When we see a photograph or photo of a scene, we can likely imagine what sounds would go with it, but what if this gets inverted, and we have to imagine the scene that goes with the sounds? How close would we get to reconstructing the scene in our mind, without the biases of our upbringing and background rendering this into a near-impossible task? This is essentially the focus of a project by [Diego Trujillo Pisanty] which he calls Blind Camera.
Based on video data recorded in Mexico City, a neural network created using Tensorflow 3 was trained using an RTX 3080 GPU on a dataset containing frames from these videos that were associated with a sound. As a result, when the thus trained neural network is presented with a sound profile (the ‘photo’), it’ll attempt to reconstruct the scene based on this input and its model, all of which has been adapted to run on a single Raspberry Pi 3B board.

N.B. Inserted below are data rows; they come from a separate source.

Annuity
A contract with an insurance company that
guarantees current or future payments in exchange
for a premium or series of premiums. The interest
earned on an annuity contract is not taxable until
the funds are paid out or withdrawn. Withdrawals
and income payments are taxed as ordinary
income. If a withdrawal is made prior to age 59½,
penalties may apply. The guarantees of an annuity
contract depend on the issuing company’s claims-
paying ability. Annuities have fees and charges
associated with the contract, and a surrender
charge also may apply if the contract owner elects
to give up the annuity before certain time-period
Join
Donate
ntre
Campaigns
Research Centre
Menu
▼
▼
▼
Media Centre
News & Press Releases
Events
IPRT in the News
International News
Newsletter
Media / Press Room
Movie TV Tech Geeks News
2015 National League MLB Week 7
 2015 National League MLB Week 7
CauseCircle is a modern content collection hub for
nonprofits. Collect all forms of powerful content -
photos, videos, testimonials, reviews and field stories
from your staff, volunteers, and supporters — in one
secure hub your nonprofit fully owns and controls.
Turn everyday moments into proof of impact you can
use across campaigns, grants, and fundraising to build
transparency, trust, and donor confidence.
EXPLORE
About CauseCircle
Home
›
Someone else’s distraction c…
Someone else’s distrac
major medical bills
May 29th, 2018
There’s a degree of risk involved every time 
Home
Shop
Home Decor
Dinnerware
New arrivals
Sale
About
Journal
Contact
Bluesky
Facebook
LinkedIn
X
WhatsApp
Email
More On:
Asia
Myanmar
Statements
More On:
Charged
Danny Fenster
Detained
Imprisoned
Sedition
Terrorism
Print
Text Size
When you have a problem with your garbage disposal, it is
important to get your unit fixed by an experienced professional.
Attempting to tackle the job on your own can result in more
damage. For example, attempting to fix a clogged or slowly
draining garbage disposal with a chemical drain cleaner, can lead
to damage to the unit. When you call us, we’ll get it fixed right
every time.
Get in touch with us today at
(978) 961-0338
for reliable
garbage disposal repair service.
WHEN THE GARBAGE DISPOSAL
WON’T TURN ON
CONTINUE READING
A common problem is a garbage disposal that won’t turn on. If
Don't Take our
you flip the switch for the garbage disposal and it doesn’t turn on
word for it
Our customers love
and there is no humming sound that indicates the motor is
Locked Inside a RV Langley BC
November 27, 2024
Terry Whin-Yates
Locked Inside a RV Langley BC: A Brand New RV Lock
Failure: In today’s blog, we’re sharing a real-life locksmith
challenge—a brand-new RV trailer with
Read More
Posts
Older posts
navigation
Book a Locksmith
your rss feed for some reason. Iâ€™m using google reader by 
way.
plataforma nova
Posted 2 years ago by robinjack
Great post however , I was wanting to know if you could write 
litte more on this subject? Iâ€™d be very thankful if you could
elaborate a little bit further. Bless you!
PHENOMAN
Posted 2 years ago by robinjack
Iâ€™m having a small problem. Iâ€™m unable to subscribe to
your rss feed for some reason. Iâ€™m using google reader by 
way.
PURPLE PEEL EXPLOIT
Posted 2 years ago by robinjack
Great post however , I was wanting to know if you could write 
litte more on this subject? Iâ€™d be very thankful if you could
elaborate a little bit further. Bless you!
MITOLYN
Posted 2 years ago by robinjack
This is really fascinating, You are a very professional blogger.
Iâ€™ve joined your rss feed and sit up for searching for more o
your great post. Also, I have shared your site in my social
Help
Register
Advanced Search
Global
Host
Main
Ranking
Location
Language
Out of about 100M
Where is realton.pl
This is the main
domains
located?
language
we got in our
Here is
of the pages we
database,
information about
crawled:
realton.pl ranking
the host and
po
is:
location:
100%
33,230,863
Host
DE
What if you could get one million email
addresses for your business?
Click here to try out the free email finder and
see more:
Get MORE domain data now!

However, since all the model knows are the sights and sounds of Mexico City, the resulting image will always be presented as a composite of scenes from this city. As [Diego] himself puts it: for the device, everything is a city. In a way it is an excellent way to demonstrate how not only neural networks are limited by their training data, but so too are us humans.

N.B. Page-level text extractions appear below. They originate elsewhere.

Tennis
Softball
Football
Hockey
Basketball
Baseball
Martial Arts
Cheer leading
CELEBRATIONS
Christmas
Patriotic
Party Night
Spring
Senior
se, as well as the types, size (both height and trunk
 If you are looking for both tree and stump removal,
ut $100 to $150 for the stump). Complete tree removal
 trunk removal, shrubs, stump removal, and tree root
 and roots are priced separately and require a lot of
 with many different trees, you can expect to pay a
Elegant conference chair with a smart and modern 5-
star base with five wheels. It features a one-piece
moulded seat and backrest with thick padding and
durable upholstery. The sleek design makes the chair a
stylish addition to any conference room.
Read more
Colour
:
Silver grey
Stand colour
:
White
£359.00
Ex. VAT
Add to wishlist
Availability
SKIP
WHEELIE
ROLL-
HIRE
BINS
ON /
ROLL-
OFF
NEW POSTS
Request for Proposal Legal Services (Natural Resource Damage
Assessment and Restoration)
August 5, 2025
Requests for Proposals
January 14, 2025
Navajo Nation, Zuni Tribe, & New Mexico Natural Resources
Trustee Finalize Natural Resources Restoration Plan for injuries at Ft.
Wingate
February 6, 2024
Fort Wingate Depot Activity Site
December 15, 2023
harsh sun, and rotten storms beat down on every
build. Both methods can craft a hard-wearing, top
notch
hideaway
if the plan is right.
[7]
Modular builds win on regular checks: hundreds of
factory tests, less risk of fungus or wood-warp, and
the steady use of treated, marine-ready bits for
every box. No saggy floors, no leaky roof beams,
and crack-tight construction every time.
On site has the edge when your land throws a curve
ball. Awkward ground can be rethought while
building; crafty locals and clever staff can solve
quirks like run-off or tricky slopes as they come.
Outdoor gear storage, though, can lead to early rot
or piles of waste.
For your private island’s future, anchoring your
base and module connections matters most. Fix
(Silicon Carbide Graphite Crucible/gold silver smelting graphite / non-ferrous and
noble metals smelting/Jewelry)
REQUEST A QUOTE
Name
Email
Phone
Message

“When you hear hoofbeats, think horses, not zebras.”
so, when can we expect the naval version of this
3d underwater sonar imaging would be a game changer
kept waiting for the lidar version a sonar has happened yet, that we know of?
Synthetic Aperture Sonar is probably what gives you the best images currently.
Having that in a cheap to use form would be amazing
This sounds like a project that might benefit greatly from something akin to an LLM.